Most significant about these various governmental acts, incentives, guidelines and standards are the precedents which are created for historic preservation work. The tax credits create the desire for preservation work while the standards regulate how that work shall be undertaken and accomplished. With the increased interest in historic preservation, re-use and additions to historic structures becomes a profitable architectural market. Practicing architects search for pre-built examples to guide their own work both aesthetically, for government approval, and financially, in order to receive tax benefits. Shortly after the publication of the Secretary of the Interior's Standards and Guidelines, a number of privately funded and published books, surveys and other publications were created offering a wide array of recently completed examples of new uses for historic structures. The flood of these publications begins in the mid-1970s and extends into the mid-1980s. Recognition of responsive new designs in historic or pre-established contexts is widely documented in architectural periodicals due to the rise in work within historic contexts. As an example, the AIA honor awards jury created a special "extended use" category in 1976 to supplement its existing categories recognizing design excellence in new construction.(6) However, the great interest in the uses of historic structures diminishes quickly when the tax incentive is significantly revised in 1985. With this modification, the financial validation for work in the realm historic structures is reduced and the exploration of the issues of the architectural addition issue slows dramatically.(7) Despite this decline, the seed of interest had been planted.

The influence of these American documents and precedents should not be underestimated. Not only do they create the standards for preservation activity with in the United States, their influence can expand to the international level as well.
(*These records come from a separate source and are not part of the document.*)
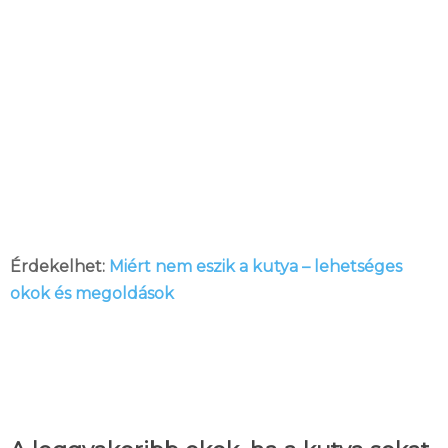
Érdekelhet:
Miért nem eszik a kutya – lehetséges
okok és megoldások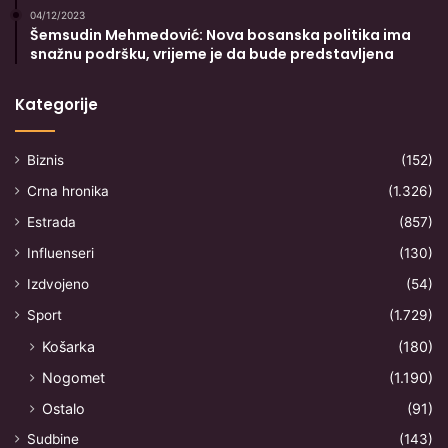
04/12/2023
Šemsudin Mehmedović: Nova bosanska politika ima
snažnu podršku, vrijeme je da bude predstavljena
Kategorije
Biznis
(152)
Crna hronika
(1.326)
Estrada
(857)
Influenseri
(130)
Izdvojeno
(54)
Sport
(1.729)
Košarka
(180)
Nogomet
(1.190)
Ostalo
(91)
Sudbine
(143)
The meeting of preservation advocates in 1963, The American Seminar on Historic Preservation and Restoration which was a pre-cursor to the National Historic Preservation Act, took place eight months before its international counterpart for guidelines on the treatment of historic properties, the Venice Charter, was codified and written.(8) For nomination to the World Heritage List, sites are tested for authenticity in several categories. The categories to determine international recognition are taken directly from the standards for integrity as recognized by the United States National Register of Historic Places.(9)
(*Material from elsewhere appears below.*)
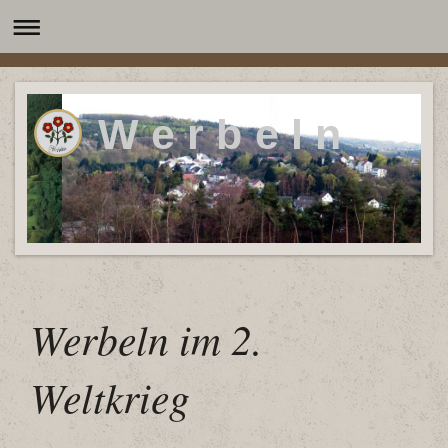
W e r b e l n
Werbeln im 2.
Weltkrieg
Aside from reviewing the documents and their potential influence, what is most curious is how the attitude of the appropriate addition is created. Throughout the published literature, little theoretical discussion takes place towards the conception of an appropriate method of architectural additions. In general, relatively simple aesthetic comparisons between buildings are used to create a judgement for appropriate additions. No discussion is given to the sources of the prevailing attitudes towards architectural additions after the "Old & New Architecture: Design Relationship" symposium and the creation of the Secretary of the Interior's Standards and Guidelines. Often, the ideas put forth are not questioned and are taken as givens in the old-new dialog. Even within the 1977 symposium, little questioning is given to determine the source of the prevailing attitudes. The ideas for appropriate additions have a history of their own, yet unexplored. In a comment made in 1963 at the Seminar on Historic Preservation at Colonial Williamsburg, George Mosse made a comment towards this end. Although it applied to the preservation movement as a whole, it is equally suited to the issues surrounding additions to historic structures:

...the problem before this meeting is whether the movement can rise beyond its origins. These papers have made it obvious to me that the preservation and restoration movement, concerned as it is with the past, has a past of its own to liquidate.(10)
By addressing and consciously acknowledging the methodologies (and possible shortcomings) of the techniques developed for relating additions to historic structures, a move forward might be made in the dialog addressing the addition to and re-use of historic structures.